All but Khutulun sat on the benches on the other side of the table from me. They were all exhausted and should have been resting. But I needed to speak and I think they needed to hear it.
“You were each thrust into this existence, in one way or another, through the actions of my brother.” That was true for Eva and also for Thomas. I looked at Stephen and Khutulun, who had joined me voluntarily and then begged me to grant them the Gift, each for their own reasons. “Some more than others, perhaps. And yet we have remained bound together for years. You have followed me for thousands of miles, through horrors and hardships. You men renounced sworn oaths because you knew you had a higher calling. A greater moral duty, to destroy a particular form of evil that no one else could. You swore to defeat that evil. And now you have.” I cleared my throat, hesitant to continue in case they refused what I was about to offer. “But perhaps it is time to exchange new oaths. Perhaps, I would swear to you that I would protect you from all who would do you harm and provide for you wealth and the blood you need to survive. And perhaps you would swear to serve me and do as I command, where it serves the cause of our Order.”
“Our Order?” Thomas said, frowning.
“An Order, yes. An Order dedicated to a single purpose. We would make oaths to dedicate our lives to destroying all immortals that William de Ferrers has made. First in Christendom, and then wherever else we may find them. And we swear to kill William himself when he returns from the East.”
Stephen was nodding enthusiastically. The others did not immediately protest, at least.
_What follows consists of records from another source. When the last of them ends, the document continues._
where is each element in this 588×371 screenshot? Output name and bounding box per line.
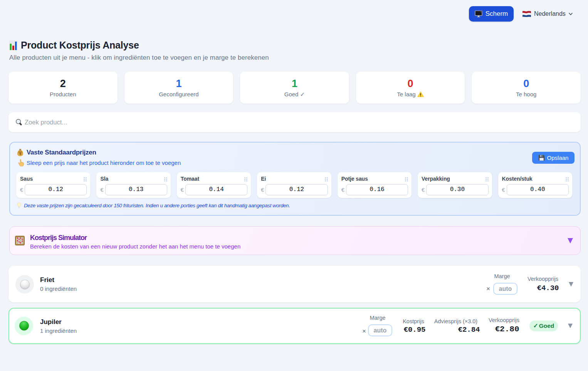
svg-text:$: $ <box>19 152 21 156</box>
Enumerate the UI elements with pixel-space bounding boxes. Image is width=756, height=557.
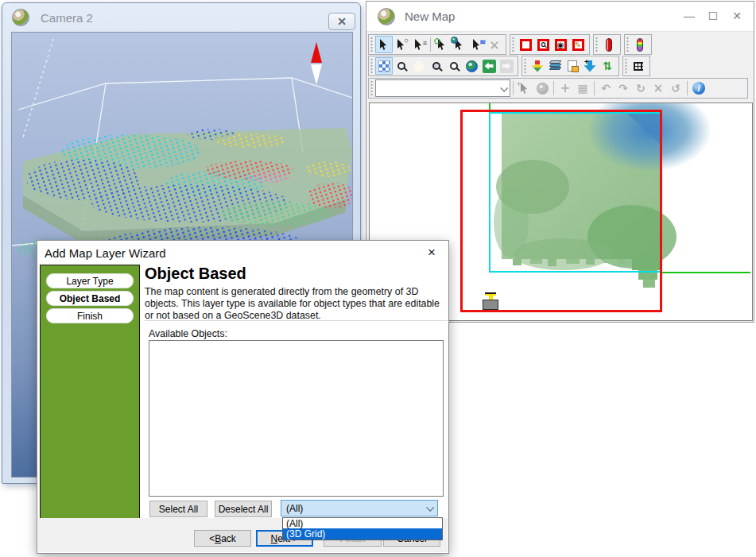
undo-icon[interactable]: ↶ [597, 79, 614, 97]
select-tools-group: ○ ≡ ⬠ ≋ × [368, 34, 506, 55]
pan-hand-icon[interactable] [410, 57, 428, 75]
step-finish[interactable]: Finish [46, 308, 134, 323]
layer-tools-group: + ⇅ [521, 56, 619, 76]
add-plus-icon[interactable]: + [556, 79, 574, 97]
zoom-full-extent-globe-icon[interactable] [463, 57, 480, 75]
delete-x-icon[interactable]: × [649, 79, 667, 97]
object-filter-combobox[interactable]: (All) [281, 500, 438, 516]
available-objects-label: Available Objects: [149, 328, 227, 339]
edit-tools-group: + + ▦ ↶ ↷ ↻ × ↺ i [368, 78, 748, 99]
zoom-icon[interactable] [445, 57, 463, 75]
map-window-title: New Map [405, 10, 455, 23]
toolbar-drag-handle[interactable] [523, 59, 527, 73]
toolbar-row-3: + + ▦ ↶ ↷ ↻ × ↺ i [368, 78, 752, 99]
close-icon: ✕ [337, 15, 347, 28]
globe-select-cursor-icon[interactable] [451, 36, 468, 53]
toolbar-drag-handle[interactable] [370, 81, 374, 95]
camera-window-title: Camera 2 [41, 11, 93, 25]
navigation-tools-group [368, 56, 518, 76]
chevron-down-icon [500, 83, 508, 91]
borehole-well-icon[interactable] [481, 292, 500, 311]
previous-view-icon[interactable] [480, 57, 498, 75]
toolbar-row-2: + ⇅ [368, 56, 752, 76]
step-layer-type[interactable]: Layer Type [46, 273, 134, 288]
toolbar-drag-handle[interactable] [511, 37, 515, 52]
deselect-all-button[interactable]: Deselect All [215, 501, 272, 517]
maximize-button[interactable]: ☐ [701, 6, 725, 25]
zoom-window-icon[interactable] [428, 57, 445, 75]
page-description: The map content is generated directly fr… [145, 286, 447, 322]
object-filter-value: (All) [286, 503, 303, 514]
wizard-steps-sidebar: Layer Type Object Based Finish [40, 265, 140, 520]
extent-frame-icon[interactable] [517, 36, 534, 53]
edit-globe-icon[interactable] [533, 79, 551, 97]
extent-tools-group: ◉ ✎ [510, 34, 590, 55]
toolbar-row-1: ○ ≡ ⬠ ≋ × ◉ ✎ [368, 34, 752, 55]
next-view-icon[interactable] [498, 57, 515, 75]
delete-selection-icon[interactable]: × [486, 36, 503, 53]
geoscene3d-logo-icon [12, 9, 29, 26]
refresh-layers-icon[interactable]: ⇅ [599, 57, 616, 75]
geoscene3d-logo-icon [378, 8, 395, 25]
green-profile-line-horizontal [661, 272, 750, 273]
colored-log-column-icon[interactable] [631, 36, 649, 53]
borehole-column-icon[interactable] [600, 36, 618, 53]
map-background-icon[interactable] [375, 57, 393, 75]
select-all-button[interactable]: Select All [149, 501, 207, 517]
dropdown-option-3d-grid[interactable]: (3D Grid) [283, 528, 442, 540]
toolbar-drag-handle[interactable] [370, 37, 374, 52]
layers-icon[interactable] [546, 57, 564, 75]
divider [145, 320, 448, 321]
caption-buttons: — ☐ ✕ [677, 6, 749, 25]
toolbar-drag-handle[interactable] [624, 59, 628, 73]
flash-select-cursor-icon[interactable]: ≋ [468, 36, 486, 53]
rotate-view-icon[interactable]: ↻ [632, 79, 649, 97]
step-object-based[interactable]: Object Based [46, 291, 134, 306]
object-filter-dropdown: (All) (3D Grid) [282, 517, 443, 540]
reset-view-icon[interactable]: ↺ [667, 79, 684, 97]
screen: Camera 2 ✕ [0, 0, 756, 557]
select-cursor-icon[interactable] [375, 36, 393, 53]
import-layer-icon[interactable] [529, 57, 546, 75]
close-icon[interactable]: × [425, 246, 439, 260]
camera-titlebar[interactable]: Camera 2 [2, 3, 360, 32]
log-tool-group [624, 34, 652, 55]
close-button[interactable]: ✕ [725, 6, 749, 25]
info-icon[interactable]: i [690, 79, 708, 97]
layer-properties-icon[interactable] [564, 57, 581, 75]
redo-icon[interactable]: ↷ [614, 79, 632, 97]
polygon-select-cursor-icon[interactable]: ⬠ [433, 36, 451, 53]
wizard-title: Add Map Layer Wizard [45, 246, 166, 260]
back-button[interactable]: < Back [194, 530, 251, 547]
toolbar-drag-handle[interactable] [626, 37, 630, 52]
dropdown-option-all[interactable]: (All) [283, 518, 442, 528]
add-layer-icon[interactable]: + [581, 57, 599, 75]
pan-extent-frame-icon[interactable]: ◉ [552, 36, 569, 53]
toolbar-drag-handle[interactable] [595, 37, 599, 52]
available-objects-listbox[interactable] [149, 340, 444, 497]
edit-extent-frame-icon[interactable]: ✎ [569, 36, 587, 53]
zoom-extent-frame-icon[interactable] [534, 36, 552, 53]
add-point-cursor-icon[interactable]: + [516, 79, 533, 97]
grid-tool-group [622, 56, 650, 76]
attribute-table-icon[interactable]: ▦ [574, 79, 591, 97]
borehole-tool-group [593, 34, 621, 55]
camera-close-button[interactable]: ✕ [328, 13, 355, 30]
minimize-button[interactable]: — [677, 6, 701, 25]
toolbar-drag-handle[interactable] [370, 59, 374, 73]
page-title: Object Based [145, 265, 246, 283]
circle-select-cursor-icon[interactable]: ○ [393, 36, 410, 53]
zoom-area-icon[interactable] [393, 57, 410, 75]
feature-select-combobox[interactable] [375, 79, 510, 97]
add-map-layer-wizard-dialog: Add Map Layer Wizard × Layer Type Object… [37, 240, 449, 554]
red-extent-frame[interactable] [460, 110, 662, 312]
list-select-cursor-icon[interactable]: ≡ [410, 36, 428, 53]
chevron-down-icon [426, 504, 434, 512]
north-compass-icon [311, 42, 322, 85]
grid-icon[interactable] [630, 57, 647, 75]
“And if he does not return?” Thomas said. “What then?”
“Then we will swear to pursue him to the ends of the Earth and cut off his head wherever we find him.”
I wanted to say more. I knew I had said it all rather badly, and I wished to explain how it would give us a common purpose, and it would mean that we continued to rely on each other but I fell silent.
“I will swear it,” Stephen said, eagerly. “I will swear the oath. We can do great things together, I know we can. Yes, I will swear it.”
Thomas pursed his lips. “It would be an honourable duty.” He inclined his head.
“You want me to live in your land?
” Khutulun asked. Even filthy and unkempt, and in a dark hovel, her beauty shone like the moon and the stars. “I will not do this. I will return to my people.”
Eva’s head snapped sharply to me and I knew what she was thinking. That I could not let her go. She was a blood drinker. She would never age, so far as we knew, and she was a killer besides. Clever, dangerous. To let her go would immediately undermine everything I wanted to establish. It was easy to read Eva’s thoughts in that fleeting glance.
Khutulun should be the first immortal executed by our new Order.
“Very well,” I said, instead. “Go home. Be with your people.” I leaned forward and pointed a finger at her. “But if you make any trouble. If you become another Hulegu, I will kill you, too.”
Khutulun laughed in my face, her expression utterly contemptuous. “I will wait until the Ilkhan’s funeral. Only then will I go.” She held my gaze, daring me to challenge her even though she surely knew I would best her.
How she had gotten wind of my plans, I could not comprehend, for I had been careful not to tell her. Then I looked at Stephen, who was studiously inspecting a point on the ceiling.
“Stephen, you great blabbering fool,” I muttered. “Are your virtues so easily overturned by the handsomeness of a woman’s face?”
Eva barked out a bitter laugh. “Why do you look at the speck of sawdust in your brother's eye and pay no attention to the plank in your own?”
I smiled. “A fair question.”
“Khutulun,” I said to her, “it is important that you understand. If you make any other immortals with your own blood, or if you use your strength against Christian kingdoms, or if you speak of me or our Order to anyone, I shall not hesitate to slaughter you. Do you believe you could stand against me?”
She tossed her braids and scoffed but she lowered her head in submission. “I understand. I have no further interest in you or your Order.”